Fixing the Movie Industry: A Modest Proposal

(Inspired by Jim Emerson’s suggestions to Hollywood, and part of the current blog-a-thon at Lazy Eye Theatre.)

'Transformers': Screwed by 'Rescue Dawn'We’ve been producing Culture Snob for more than four years now, and I’ve come to a sad realization: I’m tired of movies.

Not all movies – Star Wars Episode IV: A New Hope still reveals new facets of mythic complexity every Sunday – but the whole movie culture: a half-dozen new releases almost every week, the incessant obsession with box office and awards, the flood of contradictory reviews and fiery debate … . It’s no wonder Owen Wilson wanted to escape.

Rather than bitch and moan – or act out in self-destructive ways – I’ll offer my suggestions on how to fix the movie industry in a few easy steps.

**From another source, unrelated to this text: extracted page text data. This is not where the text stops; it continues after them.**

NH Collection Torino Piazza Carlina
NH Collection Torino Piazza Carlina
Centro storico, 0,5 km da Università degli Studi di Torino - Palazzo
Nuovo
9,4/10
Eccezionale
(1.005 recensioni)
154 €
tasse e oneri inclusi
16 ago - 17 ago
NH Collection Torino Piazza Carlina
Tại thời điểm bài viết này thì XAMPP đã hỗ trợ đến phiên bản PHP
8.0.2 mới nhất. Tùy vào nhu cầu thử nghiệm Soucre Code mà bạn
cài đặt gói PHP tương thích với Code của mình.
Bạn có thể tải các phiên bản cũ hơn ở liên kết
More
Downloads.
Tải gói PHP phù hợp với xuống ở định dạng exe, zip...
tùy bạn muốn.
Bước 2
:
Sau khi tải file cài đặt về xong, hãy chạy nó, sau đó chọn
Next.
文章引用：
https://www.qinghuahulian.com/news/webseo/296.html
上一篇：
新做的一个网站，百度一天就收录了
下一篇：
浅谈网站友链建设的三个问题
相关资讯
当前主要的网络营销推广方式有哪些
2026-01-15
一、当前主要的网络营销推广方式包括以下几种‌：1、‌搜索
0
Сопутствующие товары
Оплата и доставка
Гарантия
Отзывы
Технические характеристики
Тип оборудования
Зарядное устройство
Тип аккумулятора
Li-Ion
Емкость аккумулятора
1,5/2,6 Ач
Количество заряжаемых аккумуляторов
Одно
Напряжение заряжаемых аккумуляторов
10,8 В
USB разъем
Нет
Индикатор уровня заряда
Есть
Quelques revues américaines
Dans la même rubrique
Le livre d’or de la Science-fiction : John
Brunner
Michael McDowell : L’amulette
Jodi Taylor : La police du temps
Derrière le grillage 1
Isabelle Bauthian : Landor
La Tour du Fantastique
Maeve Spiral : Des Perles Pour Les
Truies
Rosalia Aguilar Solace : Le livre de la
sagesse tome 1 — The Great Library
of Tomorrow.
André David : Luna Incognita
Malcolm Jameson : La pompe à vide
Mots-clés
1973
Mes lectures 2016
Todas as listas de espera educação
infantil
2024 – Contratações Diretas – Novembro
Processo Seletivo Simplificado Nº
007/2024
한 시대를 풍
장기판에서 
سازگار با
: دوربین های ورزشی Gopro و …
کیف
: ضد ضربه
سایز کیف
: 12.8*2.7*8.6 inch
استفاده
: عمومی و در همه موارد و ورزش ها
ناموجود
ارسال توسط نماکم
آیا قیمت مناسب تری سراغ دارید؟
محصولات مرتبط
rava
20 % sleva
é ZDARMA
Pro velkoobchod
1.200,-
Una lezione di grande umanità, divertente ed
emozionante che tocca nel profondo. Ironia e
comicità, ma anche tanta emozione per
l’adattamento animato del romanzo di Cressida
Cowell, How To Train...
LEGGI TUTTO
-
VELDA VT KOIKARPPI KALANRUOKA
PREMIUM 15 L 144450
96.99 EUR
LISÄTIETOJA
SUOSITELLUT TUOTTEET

Reduce the supply of movies. This is a no-brainer, but movie-theater chains need to accelerate the trend of showing fewer movies on more screens.

Let’s put it in the simplest terms possible. Before it was even released, Rescue Dawn was a loser. It had no bankable stars, downer subject matter, a director who’s hardly a household name, and a marketing budget that was tiny by today’s summer-movie standards. How could it compete with Transformers?

Mightn’t the world have been a better place if theaters had refused to screen Rescue Dawn, or better yet if the movie studios had never even made it? If we eliminate these fringe movies, we’re left with a more-level playing field.

In this crowded and tilted marketplace, consumers are ill-equipped to make informed decisions about what movies they might like. They see a TV ad or two for Rescue Dawn, but not enough for the marketing to really sink in, so they think that it’s an animated movie about heroic mice during World War III, which was prompted by the Vietnamese takeover of the United States. And they think that sounds pretty cool. They’re therefore flawed consumers, because they have a much better idea of the plot and premise of Transformers, and it definitely looks cool.

By simplifying the choice from “Should we see Rescue Dawn or Transformers?” to “Should we see Transformers at 8 or 8:30?” theater proprietors create competition that’s more perfect. After all, they have access to audience-testing information that shows that nobody has a firm understanding of what Rescue Dawn is about, let alone that it’s a fucking remake of a god-damned documentary. By the same director. Get it right the first time, funny little German man!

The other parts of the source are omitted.